Would you restate the listing word for word, with the images omitted?

[MATERIALS PROVIDED]

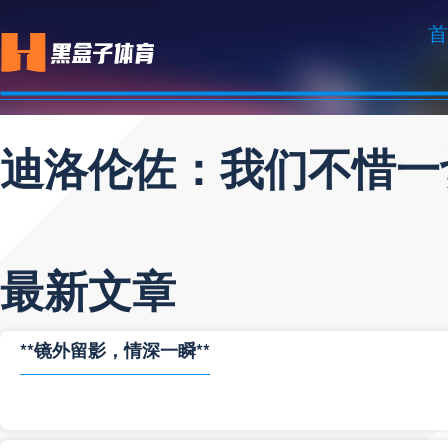
首
迪洛伦佐：我们不惜一
最新文章
**镜外留影，情深一瞬**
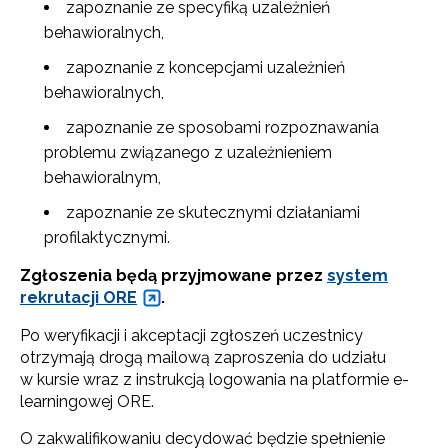
zapoznanie ze specyfiką uzależnień
behawioralnych,
zapoznanie z koncepcjami uzależnień
behawioralnych,
zapoznanie ze sposobami rozpoznawania
problemu związanego z uzależnieniem
behawioralnym,
zapoznanie ze skutecznymi działaniami
profilaktycznymi.
Zgłoszenia będą przyjmowane przez
system
rekrutacji ORE
.
Po weryfikacji i akceptacji zgłoszeń uczestnicy
otrzymają drogą mailową zaproszenia do udziału
w kursie wraz z instrukcją logowania na platformie e-
learningowej ORE.
O zakwalifikowaniu decydować będzie spełnienie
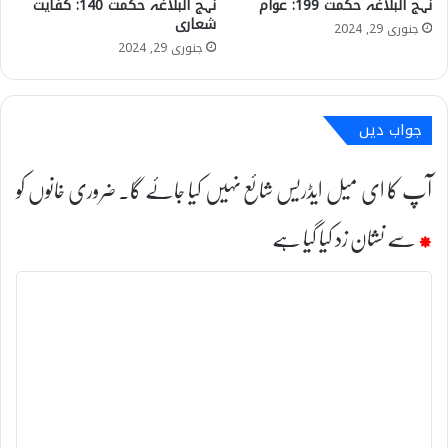
نہج البلاغہ حکمت 199: عوام
نہج البلاغہ حکمت 140: کفایت
شعاری
جنوری 29, 2024
جنوری 29, 2024
جواب دیں
آپ کا ای میل ایڈریس شائع نہیں کیا جائے گا۔
ضروری خانوں کو
*
سے نشان زد کیا گیا ہے
ت
ب
ص
ر
ہ
*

[/MATERIALS PROVIDED]

SOLUTION FOR THIS EXERCISE:
首
迪洛伦佐：我们不惜一
最新文章
**镜外留影，情深一瞬**
zapoznanie ze specyfiką uzależnień
behawioralnych,
zapoznanie z koncepcjami uzależnień
behawioralnych,
zapoznanie ze sposobami rozpoznawania
problemu związanego z uzależnieniem
behawioralnym,
zapoznanie ze skutecznymi działaniami
profilaktycznymi.
Zgłoszenia będą przyjmowane przez
system
rekrutacji ORE
.
Po weryfikacji i akceptacji zgłoszeń uczestnicy
otrzymają drogą mailową zaproszenia do udziału
w kursie wraz z instrukcją logowania na platformie e-
learningowej ORE.
O zakwalifikowaniu decydować będzie spełnienie
نہج البلاغہ حکمت 199: عوام
نہج البلاغہ حکمت 140: کفایت
شعاری
جنوری 29, 2024
جنوری 29, 2024
جواب دیں
آپ کا ای میل ایڈریس شائع نہیں کیا جائے گا۔
ضروری خانوں کو
*
سے نشان زد کیا گیا ہے
ت
ب
ص
ر
ہ
*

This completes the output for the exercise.